### Required action
After finding the line with "Αναστασία Μπότσογλου" in the data below, set down exactly each line through the one with "στο anastasia16101@gmail.com.", inclusive, and stop there.

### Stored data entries
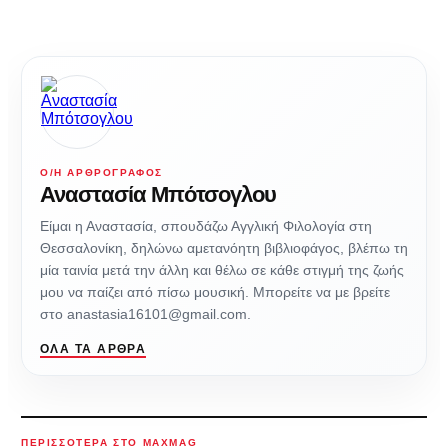
Ο/Η ΑΡΘΡΟΓΡΆΦΟΣ
Αναστασία Μπότσογλου
Είμαι η Αναστασία, σπουδάζω Αγγλική Φιλολογία στη
Θεσσαλονίκη, δηλώνω αμετανόητη βιβλιοφάγος, βλέπω τη
μία ταινία μετά την άλλη και θέλω σε κάθε στιγμή της ζωής
μου να παίζει από πίσω μουσική. Μπορείτε να με βρείτε
στο anastasia16101@gmail.com.
ΌΛΑ ΤΑ ΆΡΘΡΑ
ΠΕΡΙΣΣΌΤΕΡΑ ΣΤΟ MAXMAG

### Exercise output
Αναστασία Μπότσογλου
Είμαι η Αναστασία, σπουδάζω Αγγλική Φιλολογία στη
Θεσσαλονίκη, δηλώνω αμετανόητη βιβλιοφάγος, βλέπω τη
μία ταινία μετά την άλλη και θέλω σε κάθε στιγμή της ζωής
μου να παίζει από πίσω μουσική. Μπορείτε να με βρείτε
στο anastasia16101@gmail.com.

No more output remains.